• DATASET ENTRIES:
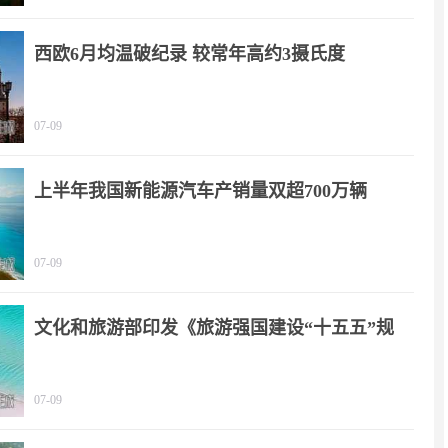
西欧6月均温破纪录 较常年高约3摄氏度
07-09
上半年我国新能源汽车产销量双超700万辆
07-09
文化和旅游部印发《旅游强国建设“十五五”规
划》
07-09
==
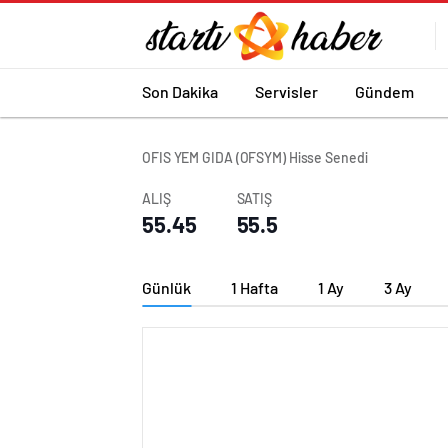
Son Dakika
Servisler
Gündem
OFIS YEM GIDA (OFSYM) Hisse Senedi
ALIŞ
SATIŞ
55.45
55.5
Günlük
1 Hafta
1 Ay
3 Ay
* * *
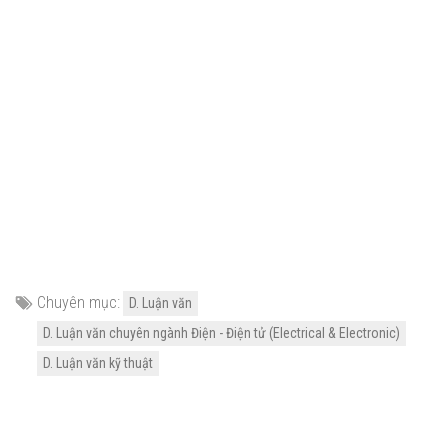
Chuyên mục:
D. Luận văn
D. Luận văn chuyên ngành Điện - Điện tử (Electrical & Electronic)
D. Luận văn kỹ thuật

• AIM OF THE EXERCISE: Wherever a line of the listing above contains the string "Luận", copy that line.

• ANSWER BOX:
D. Luận văn
D. Luận văn chuyên ngành Điện - Điện tử (Electrical & Electronic)
D. Luận văn kỹ thuật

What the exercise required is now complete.